Critics of these findings argue that the students attending single-sex institutions demographically differ from those attending coeducational institutions causing a selectivity bias. That is, students who are predisposed to succeed after college are more likely to attend private, selective, and single-sex schools. This argument is identical to the one used to exclude women from formal education in the first place; inherent differences between men and women predetermine their academic, intellectual, and occupational outcomes. Recent research responds to this by holding institutional selectivity, size, price, and student characteristics statistically constant, making the institutions identical except for the outcomes of interest including GPA, cognitive gains, job placement, income, and satisfaction. Any differences between productivity result because of how the institution approaches its student population (Tidball et al. 1999).
So, what is the point? The point is that women’s colleges still matter. The point is that we need to reconsider how coeducation works (or does not) and how we are teaching our students (or not). The point is that education, in no way, is equal or has “flipped” in favor of women. Just like we need feminism today, we need women’s colleges to continue the fight towards equality. Just Google “why women’s colleges are still relevant” and you’ll see countless statistics and facts arguing that women’s college graduates are succeeding at higher rates than their peers because women-for-women environments work. Women-for-women environments challenge the patriarchal, heterosexist, misogynistic system. To challenge the hegemonic, we need to reconsider how equal access is not equivalent to equal opportunity and outcome- a classic lesson we’ve learned over the past couple decades.
Pieces to Read:
Kinzie, Jillian, Auden D. Thomas, Megan M. Palmer, Paul D. Umbach and George D. Kuh. 2007. “Women Students at Coeducational and Women’s Colleges: How Do Their Experiences Compare?”. Journal of College Student Development 48(2):145-65.

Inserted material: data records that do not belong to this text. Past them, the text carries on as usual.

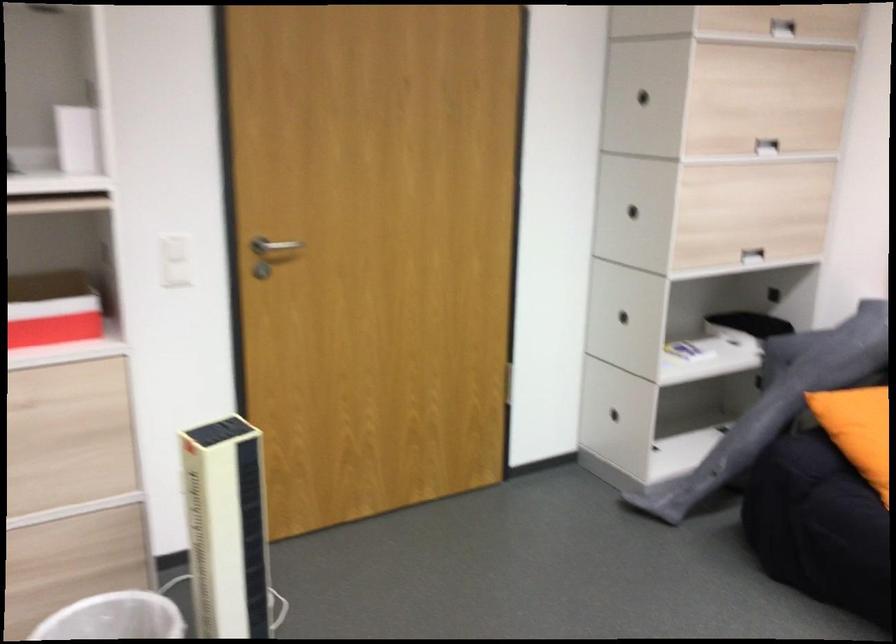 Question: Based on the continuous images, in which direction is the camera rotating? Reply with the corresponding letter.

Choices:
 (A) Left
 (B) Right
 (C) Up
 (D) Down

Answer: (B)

Miller-Bernal, Leslie. 2006. “Introduction: Changes in the Status and Functions of Women’s Colleges over Time ” Pp. 1-20 in Challenged by Coeducation: Women’s Colleges since the 1960s, edited by L. Miller-Bernal and S. L. Poulson. Nashville: Vanderbilt University Press.
Mitchell, Anthondy B. and James B. Stewart. 2013. “The Efficacy of All-Male Academies: Insights from Critical Race Theory (Crt).” Sex Roles 69:382-92.
Tidball, M. Elizabeth, Daryl G. Smith, Charles S. Tidball and Lisa E. Wolf-Wendel. 1999. Taking Women Seriously: Lessons and Legacies for Educating the Majority. Phoenix: The Oryx Press.